Apalagi jika salah ketiknya sudah satu kata, satu kalimat atau satu pasal yang
konsekuensinya bisa lebih serius lagi.
Merujuk pendapat
Hakim Mahkamah Konstitusi Prof. Saldi Isra, kasus salah menempatkan tanda koma
yang merubah makna pernah terjadi di Undang-Undang Tarif Amerika tahun 1872.

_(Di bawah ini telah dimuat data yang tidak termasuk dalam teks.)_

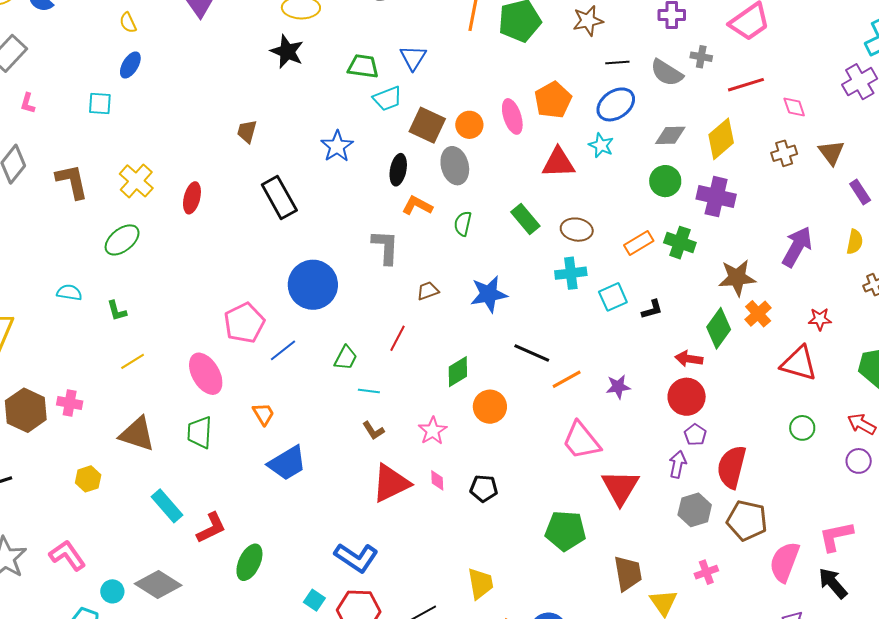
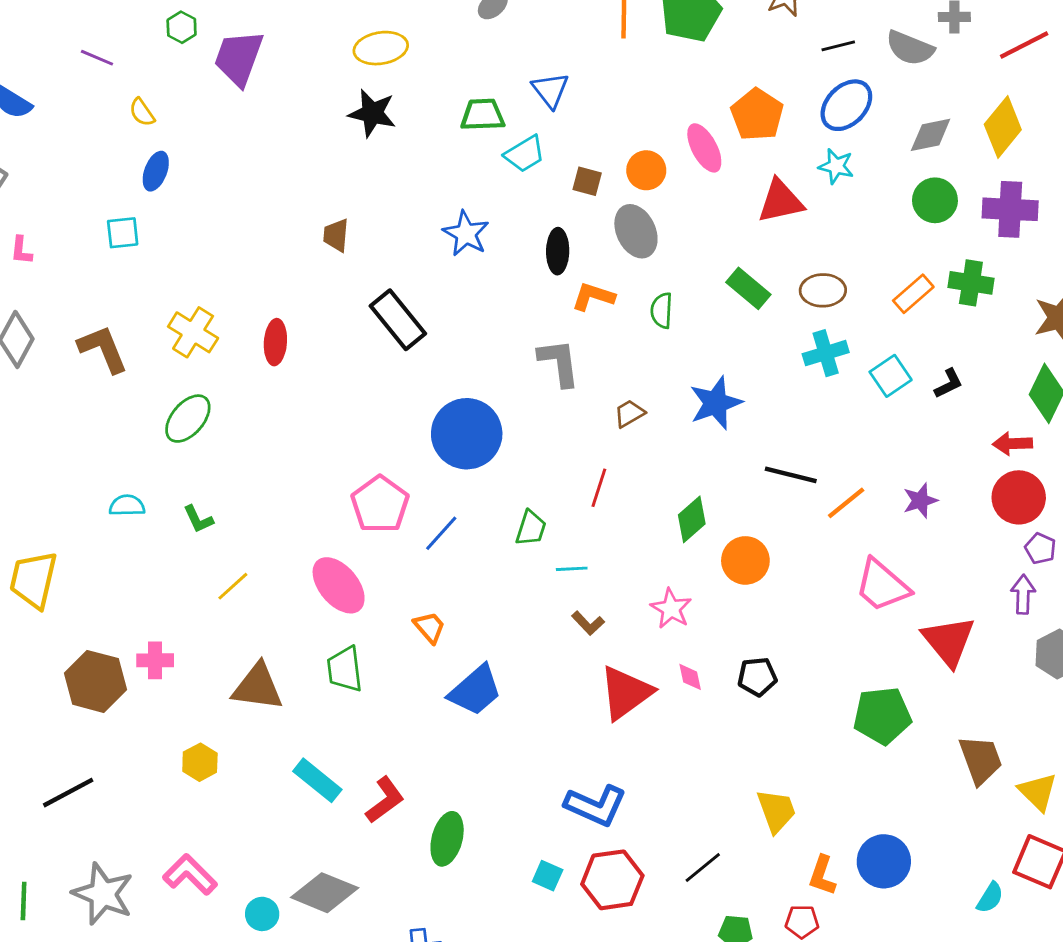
brown square: (427, 125) -> (587, 181), size x0.6

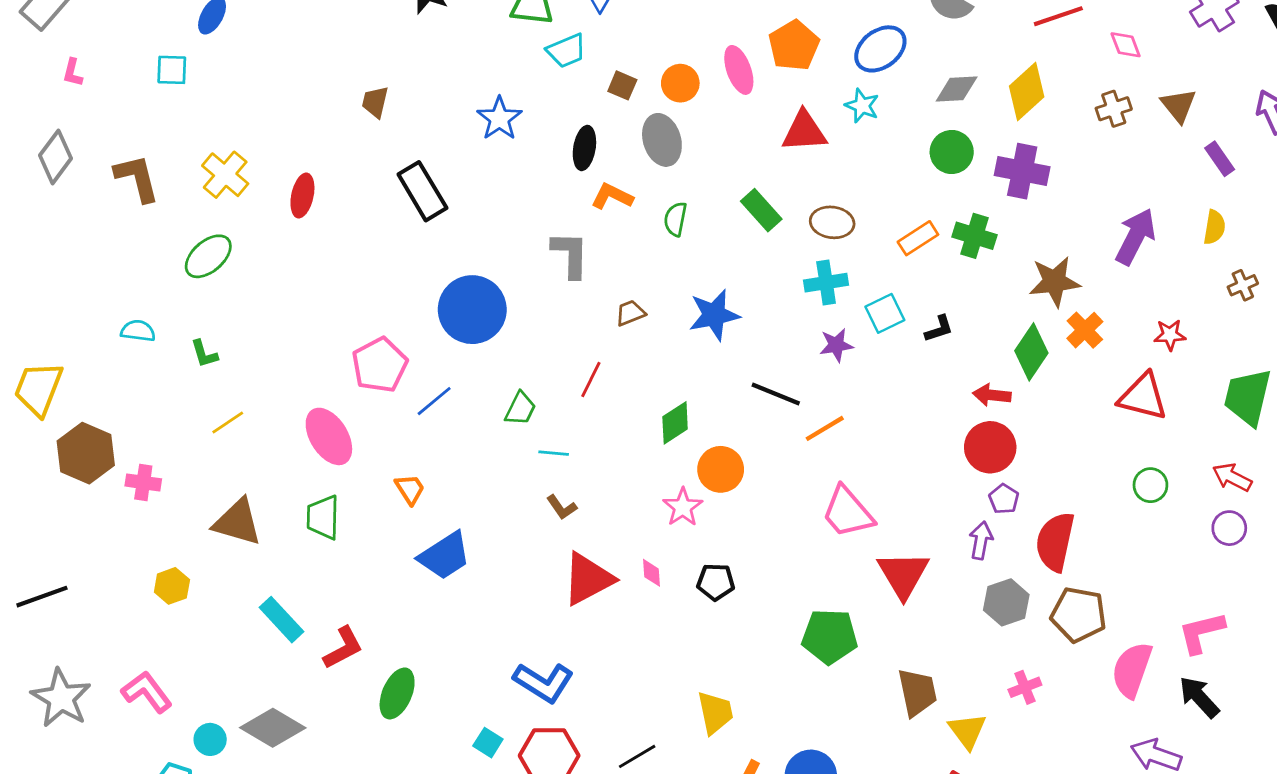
purple star: (920, 501) -> (836, 345), moved
pink star: (671, 609) -> (683, 507), moved
brown hexagon: (95, 681) -> (86, 453), moved

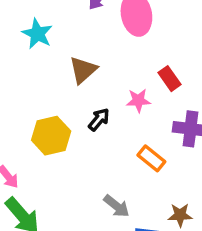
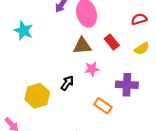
brown triangle: (83, 70) -> (82, 46), moved, turned 42
red rectangle: (170, 79) -> (112, 42), moved

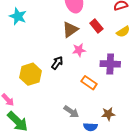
brown triangle: (82, 46) -> (70, 29), turned -30

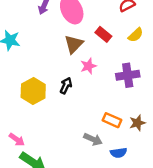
yellow hexagon: (30, 74) -> (33, 91), moved
orange rectangle: (89, 83) -> (112, 120), moved
brown star: (108, 114) -> (137, 123), moved

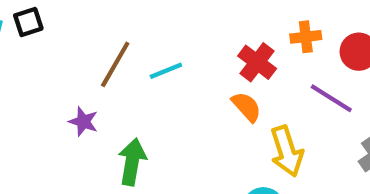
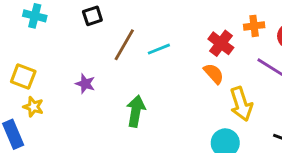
black square: (28, 22) -> (92, 16), moved
purple star: (83, 122) -> (85, 84), moved

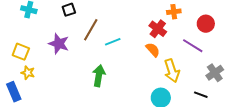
orange cross: (254, 26) -> (174, 12), moved
cyan line: (159, 49) -> (113, 42), moved
purple star: (85, 84) -> (59, 44), moved, size x1.5

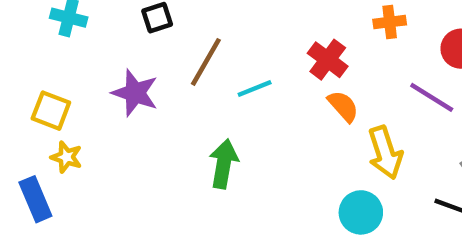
red cross: (158, 29) -> (328, 60), moved

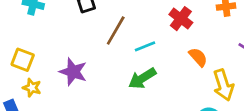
red cross: (328, 60) -> (181, 19), moved
purple star: (135, 93) -> (73, 72), moved
green arrow: (224, 164) -> (142, 78), moved, turned -132

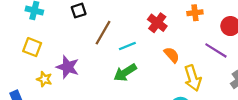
yellow square: (23, 60) -> (32, 47), moved
yellow star: (32, 88) -> (44, 79), moved

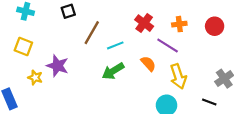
orange cross: (195, 13) -> (179, 24), moved
purple line: (216, 50) -> (168, 45), moved
orange semicircle: (172, 55) -> (148, 64), moved

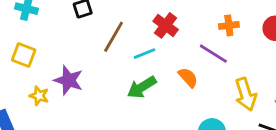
red cross: (144, 23) -> (166, 25), moved
yellow arrow: (178, 76) -> (246, 94), moved

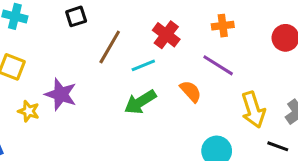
orange cross: (229, 25) -> (223, 26), moved

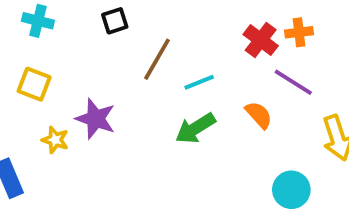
red cross: (166, 35) -> (261, 40), moved

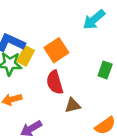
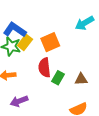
green rectangle: (105, 70) -> (58, 78), moved
brown triangle: (73, 105) -> (81, 79), moved

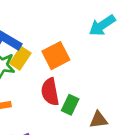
brown triangle: (81, 79) -> (99, 120), moved

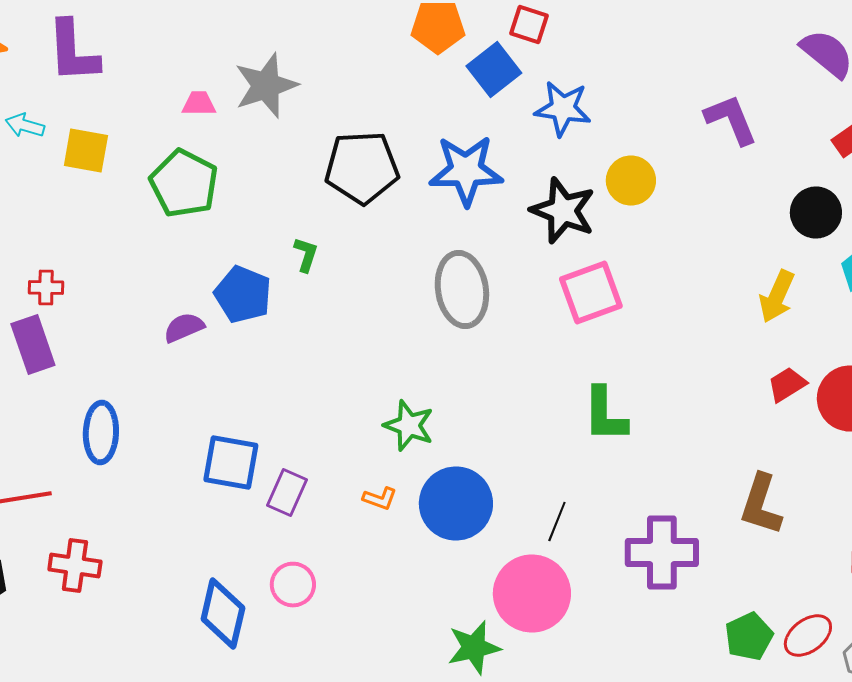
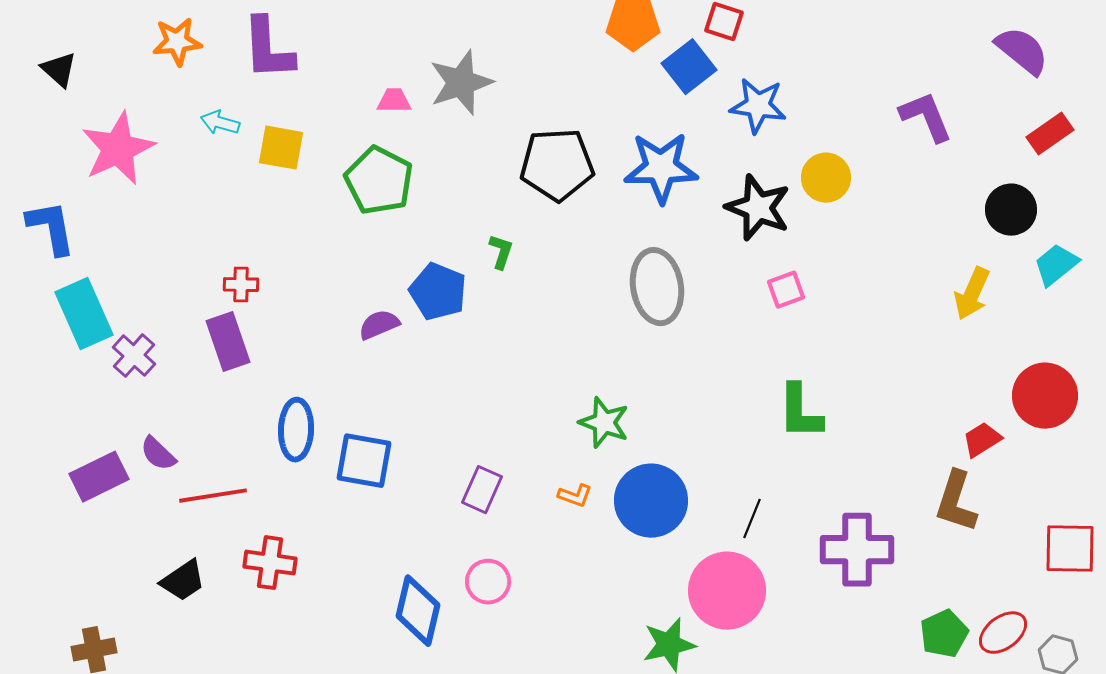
pink square: (591, 292) -> (786, 290), size x0.6
red trapezoid: (787, 384) -> (982, 440), moved
blue square: (231, 462) -> (364, 461), moved

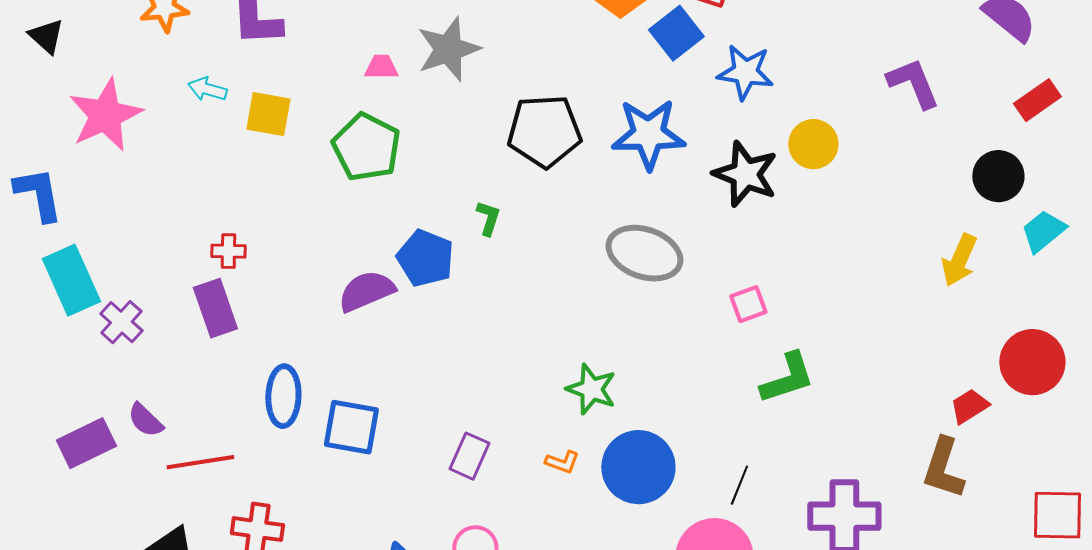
gray ellipse: (657, 287) -> (644, 253), turned -62
pink square: (786, 290) -> (748, 304), moved
purple semicircle: (379, 325) -> (366, 291), size x1.4
green L-shape: (800, 412) -> (787, 378), turned -108

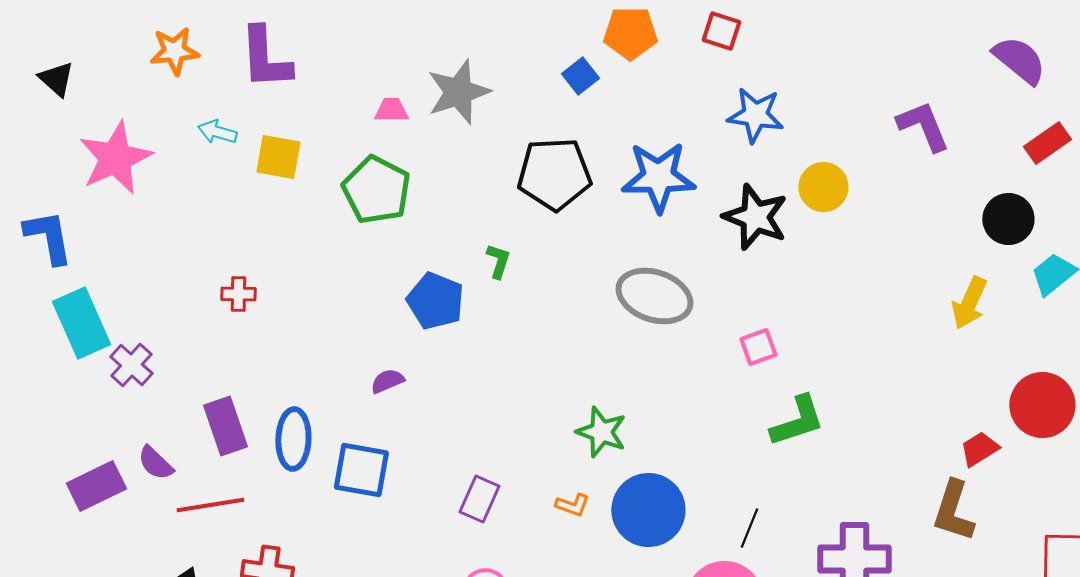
blue square: (676, 33) -> (580, 76), moved, size x0.7
purple semicircle: (366, 291) -> (387, 381), moved, size x0.6
purple rectangle: (215, 308) -> (225, 426), moved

Dikutip dari m.liputan6.com,
Undang-undang tersebut dimaksudkan untuk menghapus tarif yang bertuliskan, _'fruit-plants, tropical and semi-tropical
for the purpose of propagation or cultivation'.
Namun, sayangnya
penempatan tanda koma tersebut salah. Yang seharusnya tertulis, _fruit, plants tropical, and semi-tropical
for the purpose of propagation or cultivation.
Akibatnya importir
buah pun dengan cepat memanfaatkan kesalahan gramatikal dan menolak membayar
pajak atas pengiriman mereka. Akhirnya, hal tersebut berujung pada pengadilan,
di mana akhirnya Departemen Keuangan harus mengeluarkan uang senilai US$2 juta.
Pertimbangan bahwa
"Salah Ketik" tidak diperbolehkan atau tidak bisa ditelorir itu lah
yang jadi sala satu dasar Mahkamah Konstitusi memutuskan bahwa UU Cipta Kerja
harus diperbaiki. Mahkamah Konstituai memberi waktu bagi pemerintah memperbaiki
UU Cipta Kerja selama 2 tahun. Setelah 2 tahun tidak ada perbaikan, maka UU
Cipta Kerja dinyatakan tidak berlaku.
"Salah
Ketik" memang lazim dianggap lumrah dan oleh karena itu "Salah
Ketik" terjadi berulang-ulang di Indonesia. Kita tentu masih ingat
heboh-heboh kasus “Salah Ketik”, pertama, kasus komponen belanja barang dan
jasa Dinas Pendidikan DKI berupa lem aibon dengan anggaran mencapai 82,6
miliar.
"Salah
Ketik" juga terjadi pada Undang-Undang Komisi Pemberantasan Korupsi (KPK)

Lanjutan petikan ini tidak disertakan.